The Phelps Alternative

Based on the comments, it looks like not everyone is convinced that alpha lipoic acid "locking in" the benefits of calorie restriction is a good idea for long-term weight control. Of course, there is an alternative for those who want to eat big and never have to worry about gaining weight. How does this sound for an eating plan:

Breakfast: Three fried-egg sandwiches loaded with cheese, lettuce, tomatoes, fried onions and mayonnaise. Two cups of coffee. One five-egg omelet. One bowl of grits. Three slices of French toast topped with powdered sugar. Three chocolate-chip pancakes.

Lunch: One pound of enriched pasta. Two large ham and cheese sandwiches with mayo on white bread. Energy drinks packing 1,000 calories.

Dinner: One pound of pasta. An entire pizza. More energy drinks.

No magic diet pills required. All you have to do is swim six hours a day! Seems like a pretty good trade off.

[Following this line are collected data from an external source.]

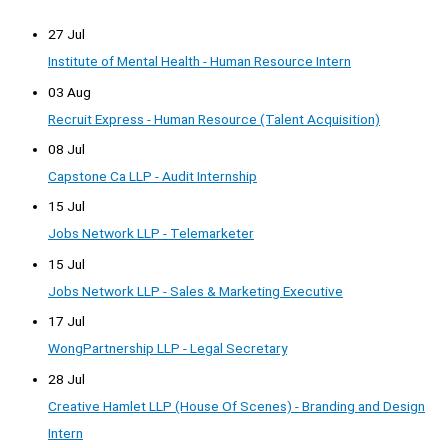
27 Jul
Institute of Mental Health - Human Resource Intern
03 Aug
Recruit Express - Human Resource (Talent Acquisition)
08 Jul
Capstone Ca LLP - Audit Internship
15 Jul
Jobs Network LLP - Telemarketer
15 Jul
Jobs Network LLP - Sales & Marketing Executive
17 Jul
WongPartnership LLP - Legal Secretary
28 Jul
Creative Hamlet LLP (House Of Scenes) - Branding and Design
Intern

Sounds Too Good to Be True

But, hey, it might be worth a shot.

First, let me say that I have nothing but admiration for those who have adopted a restricted calorie diet in the hopes of realizing some of the health and life extension benefits that have been demonstrated repeatedly in the lab with animals (mostly mice) following similar diets. The only reason I haven't personally tried to adopt the CR lifestyle is fear of failure.

I think I could manage it for six months, maybe a year at most, and then I expect would fall seriously off the wagon. Even following a much more modest program over the course of a couple of years, my weight has been gradually creeping back up -- probably through a combination of metabolic changes and not sticking with the program as carefully as I might have.

A few months ago, I wrote about an emerging critique of diet and exercise as a cure for obesity:

In study after study over the course of the past century, the number of clinical trial subjects who have kept more than 40 pounds off for a period of five or more years is vanishingly rare. The number that's thrown around on Dean's World is 0.1%, although I haven't seen where Dean specifically raised this number, only where people arguing with him have. So if we can name people who have met the criteria -- Jared comes to mind -- we have only found an example of that 0.1% of the population for whom diet and exercise is an effective long-term obesity cure. Likewise, the participants in the National Weight Control Registry (NWCR) study were asked to participate if they had already achieved a certain level of long-term weight loss -- it's just another example of this same selection bias.

It's like "proving" that the lottery is a smart bet because somebody won!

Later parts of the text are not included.